Bütün bunlar, Hillary'ye şu şekilde formüle edilebilecek basit ilkeleri öğretti: "Hiçbir şey yapmaya çalışmayan, hata yapmaz, ama kesinlikle hiçbir şey başaramaz" ve "tavizler vermek ve planlananın bir kısmını yapmak yerine, taviz vermek daha iyidir. hiç bir şey yapmamak." Bunda çok az idealizm var, ama belli bir sağduyu var.


Rahatsız eş mi yoksa bağımsız bir figür mü?

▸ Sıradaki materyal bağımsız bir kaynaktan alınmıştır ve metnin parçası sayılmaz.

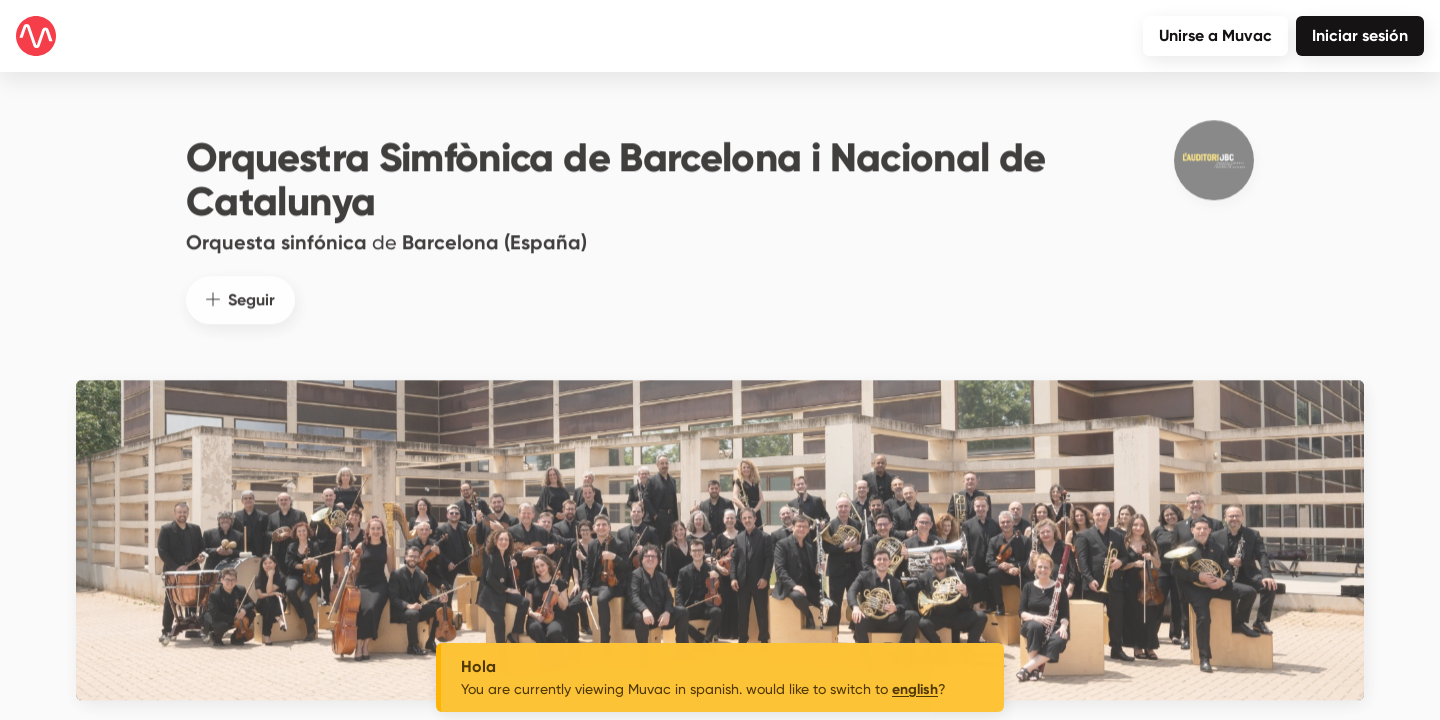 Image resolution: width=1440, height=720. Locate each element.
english (915, 689)
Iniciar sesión (1360, 35)
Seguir (240, 292)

Hillary Clinton adını almadan ve ünlü olmadan önce bile, birçok kişi onun bir başkanlık veya hatta sadece çok başarılı bir siyasi kariyer öngördüğünü ciddi şekilde tahmin etti. Bill Clinton ile evlilik, muhtemelen Hillary'nin şimdiye kadar verdiği en zor karardı.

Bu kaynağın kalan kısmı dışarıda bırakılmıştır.